_Exercise aim:_ Scan the data. Collect each line that contains the word "like".

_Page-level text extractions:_
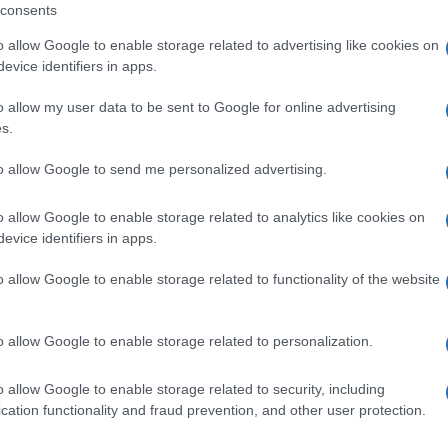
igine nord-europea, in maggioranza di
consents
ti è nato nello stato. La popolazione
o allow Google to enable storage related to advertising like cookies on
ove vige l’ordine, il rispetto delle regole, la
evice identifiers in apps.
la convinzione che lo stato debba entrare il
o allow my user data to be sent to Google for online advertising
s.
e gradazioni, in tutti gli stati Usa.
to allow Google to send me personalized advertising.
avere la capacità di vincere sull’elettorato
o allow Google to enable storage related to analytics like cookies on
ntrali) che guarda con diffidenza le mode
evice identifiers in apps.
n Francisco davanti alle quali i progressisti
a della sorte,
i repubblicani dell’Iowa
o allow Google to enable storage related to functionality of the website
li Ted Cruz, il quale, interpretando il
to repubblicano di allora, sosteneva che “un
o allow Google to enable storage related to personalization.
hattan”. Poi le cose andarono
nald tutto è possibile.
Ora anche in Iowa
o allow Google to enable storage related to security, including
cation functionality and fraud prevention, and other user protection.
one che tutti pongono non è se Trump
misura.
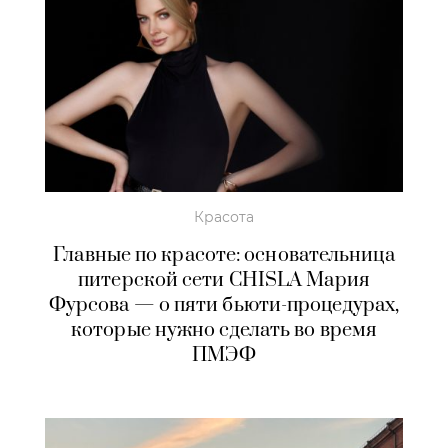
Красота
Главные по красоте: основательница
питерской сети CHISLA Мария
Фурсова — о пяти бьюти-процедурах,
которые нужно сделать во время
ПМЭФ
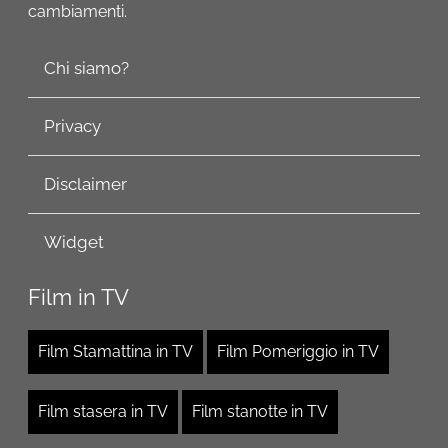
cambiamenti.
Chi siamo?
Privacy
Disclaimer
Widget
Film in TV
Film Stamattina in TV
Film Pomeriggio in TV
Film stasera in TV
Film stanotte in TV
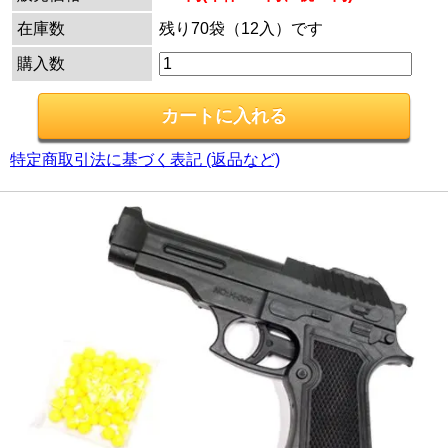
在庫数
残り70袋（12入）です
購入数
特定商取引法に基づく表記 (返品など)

...

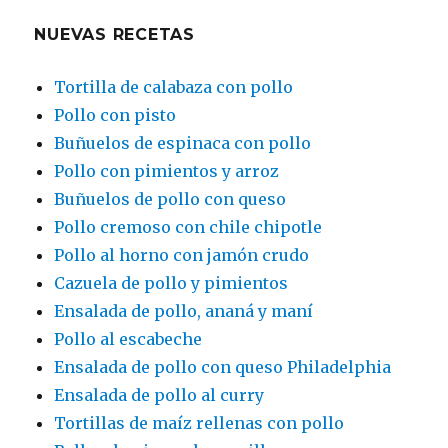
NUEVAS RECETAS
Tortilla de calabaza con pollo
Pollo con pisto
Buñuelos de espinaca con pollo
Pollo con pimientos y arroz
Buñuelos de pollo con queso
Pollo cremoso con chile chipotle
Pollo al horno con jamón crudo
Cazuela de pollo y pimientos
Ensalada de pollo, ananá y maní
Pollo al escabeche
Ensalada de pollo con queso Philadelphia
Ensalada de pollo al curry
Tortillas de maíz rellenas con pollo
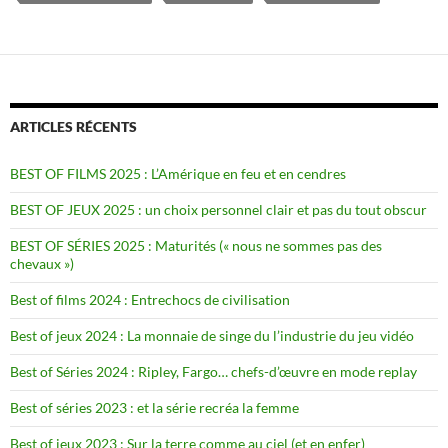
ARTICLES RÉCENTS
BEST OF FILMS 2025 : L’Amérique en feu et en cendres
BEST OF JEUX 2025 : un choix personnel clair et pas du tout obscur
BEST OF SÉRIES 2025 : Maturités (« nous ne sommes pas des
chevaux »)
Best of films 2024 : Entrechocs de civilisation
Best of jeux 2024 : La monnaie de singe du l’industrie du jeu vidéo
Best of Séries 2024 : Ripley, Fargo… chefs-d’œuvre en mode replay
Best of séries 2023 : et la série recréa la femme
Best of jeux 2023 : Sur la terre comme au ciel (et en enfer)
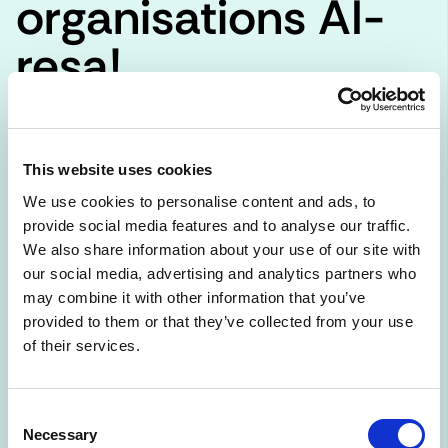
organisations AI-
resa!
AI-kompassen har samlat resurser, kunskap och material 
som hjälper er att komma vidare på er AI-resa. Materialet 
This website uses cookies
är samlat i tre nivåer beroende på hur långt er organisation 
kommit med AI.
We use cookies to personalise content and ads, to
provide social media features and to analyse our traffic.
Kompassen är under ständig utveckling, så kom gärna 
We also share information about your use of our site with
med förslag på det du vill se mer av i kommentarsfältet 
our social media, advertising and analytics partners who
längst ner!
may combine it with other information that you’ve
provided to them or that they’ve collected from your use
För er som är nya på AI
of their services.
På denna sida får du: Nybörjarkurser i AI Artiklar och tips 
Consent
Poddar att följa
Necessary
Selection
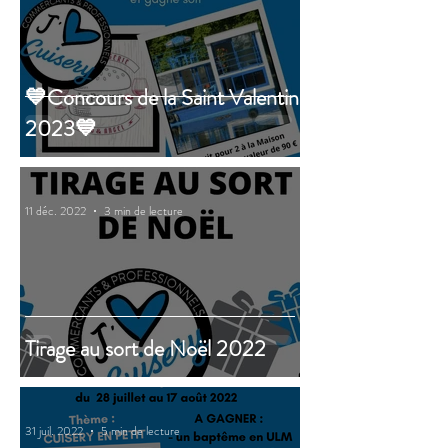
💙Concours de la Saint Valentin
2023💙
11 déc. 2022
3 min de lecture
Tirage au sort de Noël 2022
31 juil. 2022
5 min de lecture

_Response below:_
o allow Google to enable storage related to advertising like cookies on
o allow Google to enable storage related to analytics like cookies on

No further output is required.